Although Truman claimed the he used the weapon because of military advice given him at the Potsdam conference, there is no evidence of any such military meeting. So what was the reason for using the bombs?  Perhaps we should consider the view expressed by Brigadier-General Carter W Clarke, in charge of preparing intercepts of secret Japanese cables, for a blunt answer? "We brought them down to an abject surrender through the accelerated sinking of their merchant marine and hunger alone, and when we didn't need to do it, and we knew we didn't need to do it, we used them as an experiment for two atomic bombs."

Most readers will be aware, there is considerable supporting material for all I have detailed above – from non-American sources, Soviet, British and Japanese. I prefer to keep my contribution short and to confine myself to a brief overview of the important American sources.   It is for the interested reader, new to this topic, to conduct their own searches; to perhaps investigate the political repercussions that necessitated ending the war with an ostensible display of US atomic power. Two 'guinea pig targets' were required for testing the two bombs – fusion and fission – and thousands of innocent civilians, living in cities selected by the USAF precisely because they were undefended and had no war industries, were condemned to be "fall guys".
 

 



 

HIROSHIMA AND NAGASAKI

B M

(Investigator 107, 2006 March)


Dr Potter (#106) suggests that the minimising of casualties, and the risk of Russian invasion of Japan, were not an issue in 1945.

The real reasons for dropping the atomic bombs were to justify their expense, try them out, and impress the Russians:  

Dwight Eisenhower felt "it wasn't necessary to hit them with that awful thing"; he told both Truman and Henry Stimson, secretary of war, not to use the new weapon…

We brought them down to an abject surrender through the accelerated sinking of their merchant marine and hunger alone, and when we didn't need to do it, we used them as an experiment…

From the information I supplied (#105) it's clear the Japanese had no intention to surrender, and deaths could amount to tens of millions.
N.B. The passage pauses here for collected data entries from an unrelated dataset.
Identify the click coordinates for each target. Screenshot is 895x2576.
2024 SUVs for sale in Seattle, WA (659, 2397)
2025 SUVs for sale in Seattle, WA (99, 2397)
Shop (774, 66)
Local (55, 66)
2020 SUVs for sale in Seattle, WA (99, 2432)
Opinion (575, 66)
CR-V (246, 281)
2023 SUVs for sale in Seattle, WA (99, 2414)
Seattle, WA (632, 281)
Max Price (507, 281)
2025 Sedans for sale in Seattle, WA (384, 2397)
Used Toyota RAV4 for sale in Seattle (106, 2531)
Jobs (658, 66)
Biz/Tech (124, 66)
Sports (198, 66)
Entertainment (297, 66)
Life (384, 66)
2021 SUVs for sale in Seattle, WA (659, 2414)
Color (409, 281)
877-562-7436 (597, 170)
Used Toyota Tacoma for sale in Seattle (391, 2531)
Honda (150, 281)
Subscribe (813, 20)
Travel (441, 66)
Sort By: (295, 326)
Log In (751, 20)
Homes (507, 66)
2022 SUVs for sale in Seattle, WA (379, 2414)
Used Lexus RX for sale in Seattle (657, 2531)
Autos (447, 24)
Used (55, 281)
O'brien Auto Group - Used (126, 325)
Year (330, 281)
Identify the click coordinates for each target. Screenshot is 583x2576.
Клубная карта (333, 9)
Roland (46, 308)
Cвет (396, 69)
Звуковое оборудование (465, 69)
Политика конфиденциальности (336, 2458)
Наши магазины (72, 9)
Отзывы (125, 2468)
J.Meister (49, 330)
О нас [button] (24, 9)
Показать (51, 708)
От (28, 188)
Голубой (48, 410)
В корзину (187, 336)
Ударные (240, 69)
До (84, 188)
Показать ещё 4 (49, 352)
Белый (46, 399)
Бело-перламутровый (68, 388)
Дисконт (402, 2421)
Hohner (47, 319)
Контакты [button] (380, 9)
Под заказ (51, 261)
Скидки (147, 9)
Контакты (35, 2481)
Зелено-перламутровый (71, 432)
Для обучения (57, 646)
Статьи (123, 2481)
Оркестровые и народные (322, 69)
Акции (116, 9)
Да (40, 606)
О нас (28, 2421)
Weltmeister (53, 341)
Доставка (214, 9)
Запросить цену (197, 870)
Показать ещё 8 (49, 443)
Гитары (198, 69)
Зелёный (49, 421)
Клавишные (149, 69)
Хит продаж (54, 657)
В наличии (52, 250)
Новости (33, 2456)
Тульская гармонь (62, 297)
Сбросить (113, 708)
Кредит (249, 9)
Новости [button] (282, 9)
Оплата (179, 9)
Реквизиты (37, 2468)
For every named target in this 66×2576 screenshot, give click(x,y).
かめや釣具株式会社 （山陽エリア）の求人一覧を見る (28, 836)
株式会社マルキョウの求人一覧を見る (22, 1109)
Additional information is in "Operation Downfall" by D M Giangreco in Journal of Military History July 1997, 521-582.
Also:
www.mtholyoke.edu/acad/intrel/giangrec.htm
http://home.comcast.net/~winjerd/Page07.htm

In 1945 William Shockley – without considering the effect of continued fighting in China, Korea and elsewhere – estimated that the complete defeat of Japan could cost 10 million Japanese dead and up to 4 million American casualties including 800,000 dead.

The Japanese commanders had every hope of smashing the American invasion of Kyushu. Their plan was to overwhelm the invasion with 8,000 kamikaze plus 1,000 suicide boats. With one kamikaze in eight scoring a hit they hoped to damage 800 American warships and sink 70 in a few days.

The "bomb" wasn't "necessary" to end the war – if two years of further warfare, tens of millions of dead, and much of Japan occupied by the Soviet Union were better options.